ACTIVITY:
Each entry below is to be reproduced exactly, though any pictures it holds must be omitted.

Dataset entries:
--------------------

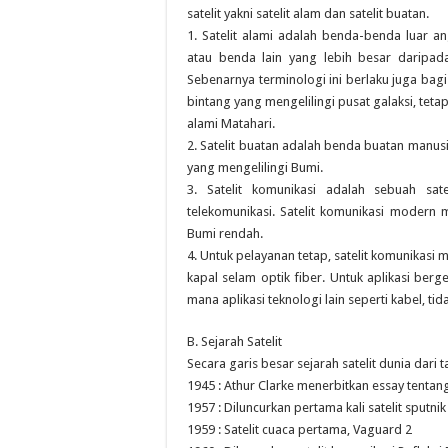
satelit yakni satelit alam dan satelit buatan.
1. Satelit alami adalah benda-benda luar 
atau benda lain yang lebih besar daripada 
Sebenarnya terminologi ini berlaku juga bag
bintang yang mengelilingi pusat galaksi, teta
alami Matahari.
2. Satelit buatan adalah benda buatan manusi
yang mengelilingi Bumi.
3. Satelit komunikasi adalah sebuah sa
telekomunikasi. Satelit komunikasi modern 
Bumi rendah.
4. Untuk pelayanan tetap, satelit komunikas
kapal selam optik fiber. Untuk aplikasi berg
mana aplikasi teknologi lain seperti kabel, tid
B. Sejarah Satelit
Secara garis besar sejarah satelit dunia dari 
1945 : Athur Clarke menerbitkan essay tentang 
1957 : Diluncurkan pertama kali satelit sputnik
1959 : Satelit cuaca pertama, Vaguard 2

--------------------

ANSWER FOR THE TASK:
satelit yakni satelit alam dan satelit buatan.
1. Satelit alami adalah benda-benda luar 
atau benda lain yang lebih besar daripada 
Sebenarnya terminologi ini berlaku juga bag
bintang yang mengelilingi pusat galaksi, teta
alami Matahari.
2. Satelit buatan adalah benda buatan manusi
yang mengelilingi Bumi.
3. Satelit komunikasi adalah sebuah sa
telekomunikasi. Satelit komunikasi modern 
Bumi rendah.
4. Untuk pelayanan tetap, satelit komunikas
kapal selam optik fiber. Untuk aplikasi berg
mana aplikasi teknologi lain seperti kabel, tid
B. Sejarah Satelit
Secara garis besar sejarah satelit dunia dari 
1945 : Athur Clarke menerbitkan essay tentang 
1957 : Diluncurkan pertama kali satelit sputnik
1959 : Satelit cuaca pertama, Vaguard 2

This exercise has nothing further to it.